MPs Call for Reinvestigation of President Gamsakhurdia’s Death
Parliament passed a resolution on February 22 asking the chief prosecutor’s office “to react appropriately” on new facts and circumstances surrounding the death of Georgia’s ousted President Zviad Gamsakhurdia seventeen years ago.
The resolution was passed based on a report tabled by an ad hoc parliamentary commission, chaired by MP Konstantine Gamsakhurdia, son of the late President.
For more than a year the commission was studying circumstances of Zviad Gamsakhurdia’s death in December, 1993 in a remote village of western Georgian region of Samegrelo, less than two years after he was ousted in a military coup. He died from a gunshot to the head.
The official investigation, carried out in 1990s, found that Gamsakhurdia committed suicide – the clam disputed by many of his supporters.
The ad hoc commission was mandated with a task to find out whether the suicide version was in line with actual facts and circumstances; the commission had a mandate “to study” and not the mandate “to investigate” – the latter gives more powers to ad hoc parliamentary commissions.

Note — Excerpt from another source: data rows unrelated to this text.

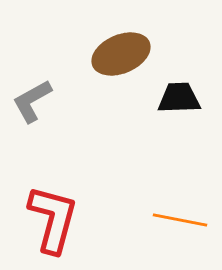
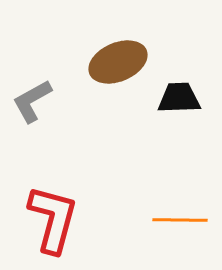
brown ellipse: moved 3 px left, 8 px down
orange line: rotated 10 degrees counterclockwise
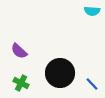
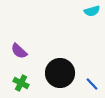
cyan semicircle: rotated 21 degrees counterclockwise
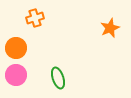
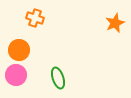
orange cross: rotated 36 degrees clockwise
orange star: moved 5 px right, 5 px up
orange circle: moved 3 px right, 2 px down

According to the commission’s report the investigation into Gamsakhurdia’s death was carried out with negligence of crucial circumstances and through ignorance of major evidence. It says that key evidence, including gun and also a bullet, from which Gamsakhurdia allegedly committed suicide disappeared. According to the report there are multiple inconsistencies in the official investigation, which give a reason to cast doubt over its conclusions that Gamsakhurdia committed suicide.